3. Church Machinery and Ritualism have, in all ages, been the substitutes for holiness, when the power of God has been lost. Some are taking the initial steps of introducing ritualism into the Methodist Church. Churches that never have any thorough revivals, and that want nothing to do with holiness, must resort to hired psalm chanting, and alternate verse readings, and then to printed prayers and lighted candles in due time. As some proud, fashionable, women take up filthy lap-dogs as substitutes for the raising of children, so in all ages the Church has taken up the vile lap-dog of ritualism when she has not had vital holiness enough to give birth to true converts. When a church loses heart holiness, it must try ritualism, or machinery, or lyceums, or concerts, or festivals, or "sacred dramas," or oyster suppers, or some thing as a miserable substitute for primitive power. It has ever been that when the visible Church does not raise healthy children for God, she raises lap-dogs for the devil. This may sound harsh to some, but eternity will prove it true. Hundreds of Churches in Methodism have not enough holiness to produce revivals and clear, happy conversions, and as a substitute for revivals and the Holy Ghost, they feel compelled to go at something; they must raise dainty pets, and spend all their strength on a trained choir, or nursing a dainty manuscript minister, or working up little giggling, dissipating Church socials, or little Sunday-school dramas, or a soul-starving literary lyceum, or a star lecturing course, or an old folk's concert, or some wax doll arrangement to atone for the Church's lack of purity and power.

God will never accept these little Church poodles as substitutes for holiness and heaven- born children. The little petty idols being stuck up in some Protestant churches are just as abominable to God as the big idols stuck up in Romanism.

4. Devotion to mere ecclesiasticism is being made a substitute for holiness and personal devotion to Jesus. We have denounced Roman priests for being devoted to Romanism instead of Christ, but the same impure, passionate devotion to mere Church system is fearfully spreading in Methodism.

You can hear from Methodist pulpits many an innuendo against the old time sobbing and crying at a mourner's bench, many an apology for modern Church vices, many a cold fling at entire sanctification, yet these men are devoted to the mere Church system, and that passes as a substitute for their personal holiness. A man may not be intensely devoted to the deep, holy, doctrines of Methodism, he may not be devoted to the historic experience of old Methodists, but if he is a devotee to the mere Church system, this is taken as all sufficient.

How many rich laymen, and fashionable ladies, and profound preachers in Methodism, are devoted to a mere Church system, will bluster and fight for their Church, and then take the flattering unction to their poor souls that such devotion to a Church system is a substitute for personal heart purity. A true Methodist is one that is personally and entirely de voted to Jesus, and not to an ecclesiasticism. God will not give His glory to another. He will not allow even Methodist ecclesiasticism to have that warm attachment of heart and mind which he demands for Himself. Many are de voting themselves to their Churchism that are not devoting themselves to Jesus.

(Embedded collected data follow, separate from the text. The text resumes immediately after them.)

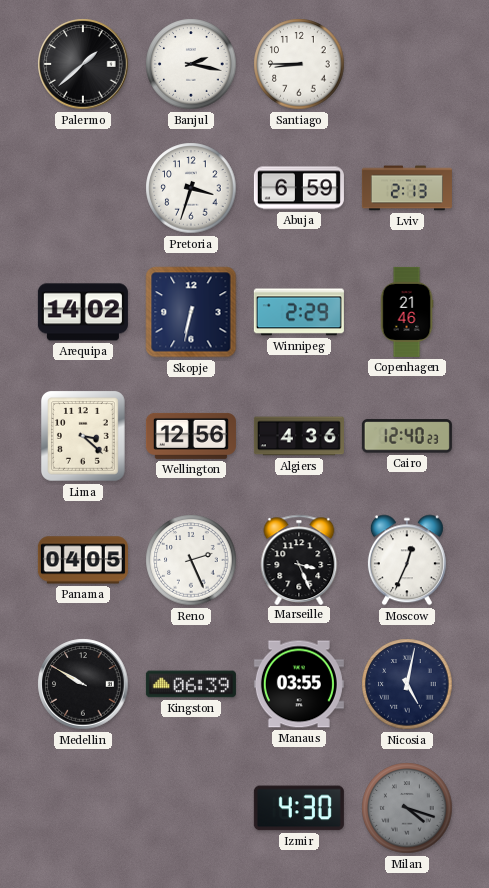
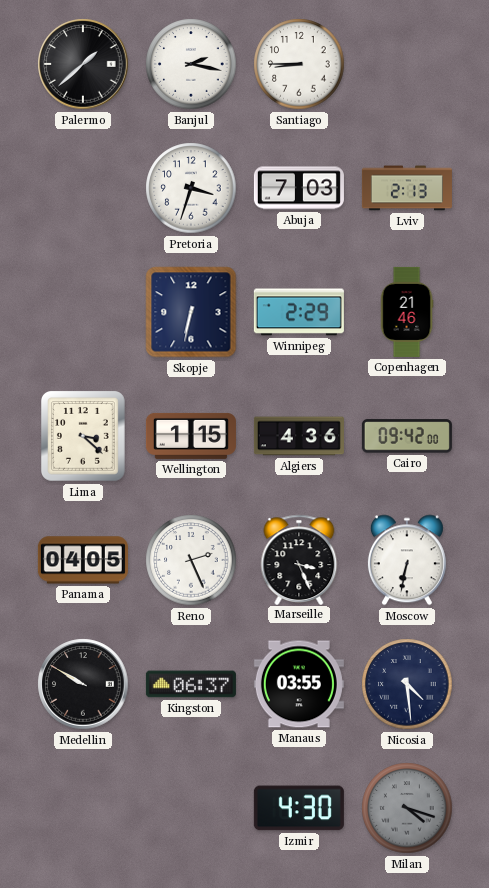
Abuja: 6:59 -> 7:03
Arequipa: 14:02 -> none
Wellington: 12:56 -> 1:15
Cairo: 12:40 -> 09:42
Moscow: 12:34 -> 6:32
Kingston: 06:39 -> 06:37
Nicosia: 5:02 -> 4:29
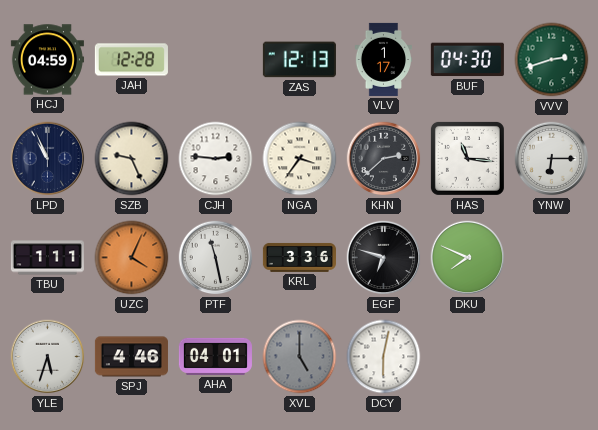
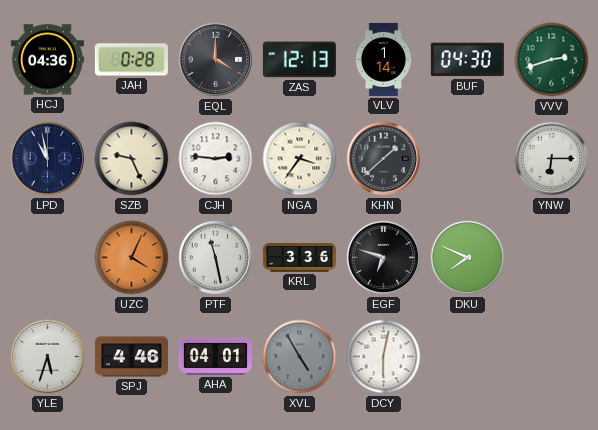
HCJ: 04:59 -> 04:36
JAH: 12:28 -> 0:28
EQL: none -> 4:00
VLV: 1:17 -> 1:14
LPD: 10:56 -> 10:58
KHN: 2:38 -> 1:38
HAS: 11:16 -> none
TBU: 1:11 -> none
XVL: 5:00 -> 4:55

Methodism may bow down and worship her culture and brains; her ecclesiastics and orators may gloat over her great statistics of unconverted members; she may complacently smile over her millionaires, her Church machinery, and national high Church tendencies; her officers and office-seekers may be enamored with her ecclesiasticism, and go on in a perpetual Church brag, but one and all of these things combined can never form a substitute for that personal heart holiness and power of the Holy Ghost, without which any Church system is a hollow mockery to God.

Let us look at these things in the light of the white throne, and burning world. Let us not be deceived! God will allow nothing, in earth or heaven, as a substitute for himself and the in dwelling of His sanctifying Spirit.